====== Listed records

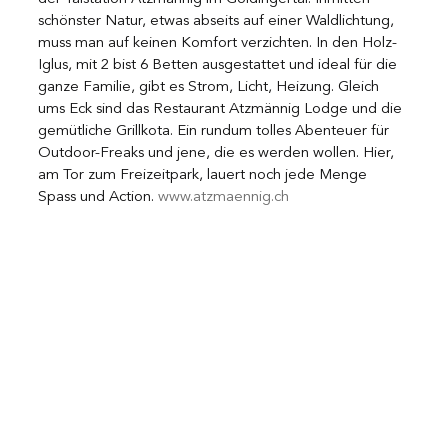
schönster Natur, etwas abseits auf einer Waldlichtung, 
muss man auf keinen Komfort verzichten. In den Holz-
Iglus, mit 2 bist 6 Betten ausgestattet und ideal für die 
ganze Familie, gibt es Strom, Licht, Heizung. Gleich 
ums Eck sind das Restaurant Atzmännig Lodge und die 
gemütliche Grillkota. Ein rundum tolles Abenteuer für 
Outdoor-Freaks und jene, die es werden wollen. Hier, 
am Tor zum Freizeitpark, lauert noch jede Menge 
Spass und Action. 
www.atzmaennig.ch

============

**Aim of the exercise:**
Print exactly the lines from the first line of the records above through the line containing "gemütliche Grillkota. Ein", leaving out the pictures.

**Task response:**
schönster Natur, etwas abseits auf einer Waldlichtung, 
muss man auf keinen Komfort verzichten. In den Holz-
Iglus, mit 2 bist 6 Betten ausgestattet und ideal für die 
ganze Familie, gibt es Strom, Licht, Heizung. Gleich 
ums Eck sind das Restaurant Atzmännig Lodge und die 
gemütliche Grillkota. Ein rundum tolles Abenteuer für 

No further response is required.